The FTSE 100 and S&P 500 are trading at very different valuation levels.
US and UK large-cap investors have had very different experiences since the crash of 2009. Over these 12 years, the FTSE 100 more or less doubled, going from a low of around 3,500 to a pre-pandemic high of just over 7,500.
The S&P 500 did better. Much better. It went from its financial crisis low of just under 700 to a pre-pandemic high of almost 3,400, giving investors a near 400% gain.
And then, of course, COVID-19 reared its ugly head and both markets crashed hard. However, the crash was incredibly short-lived and both indices bounced back with surprising speed.
After a near-vertical decline in February 2020, from just over 7,000 to just below 5,000 in barely a couple of weeks, the FTSE 100 has since recovered almost all of its lost ground and now sits slightly above 7,000 once again. That’s a nice robust recovery, but it pales into insignificance next to the S&P 500.
That may seem like hyperbole, but following the 2020 crash, when the S&P 500 fell from 3,400 to 2,200 in a few weeks, the US index seems to have tied a rocket to its back and lit the fuse. It recovered every inch of ground lost by September and at the time of writing it has reached a new all-time high just above 4,200.

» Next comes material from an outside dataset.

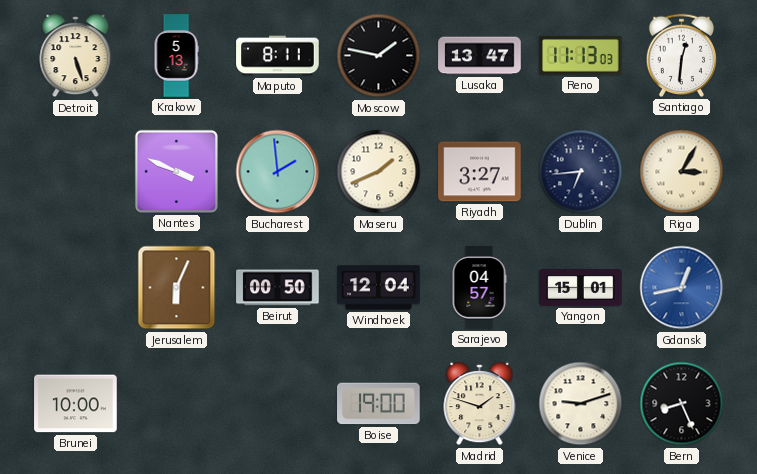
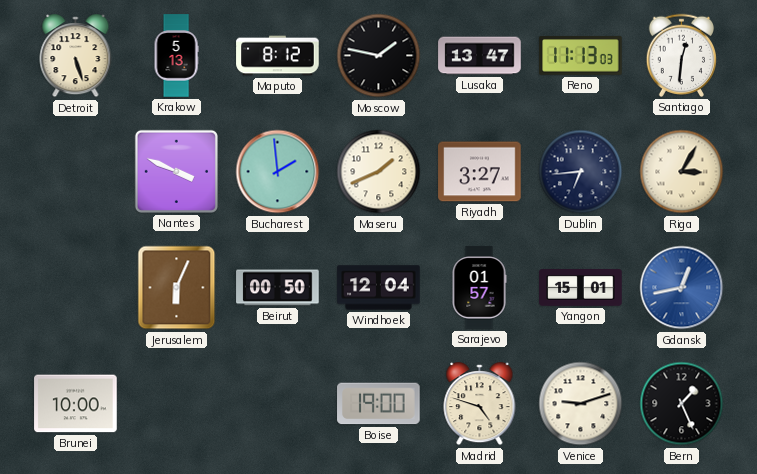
Maputo: 8:11 -> 8:12
Sarajevo: 04:57 -> 01:57
Madrid: 1:48 -> 4:48
Bern: 8:26 -> 1:26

So, despite the fact that the world is still in the middle of a pandemic and that most economies around the globe are struggling to get on top of this virus, the S&P 500 is now 25% above where it was before the pandemic.
Of course, bulls will say that the US tech titans which dominate the S&P 500 have actually benefitted from the pandemic, and they have. But bears will say that a combination of lockdowns, ‘free’ trading apps and social media have created a perfect storm of newbie speculators who have only seen the market go up during their adult lives.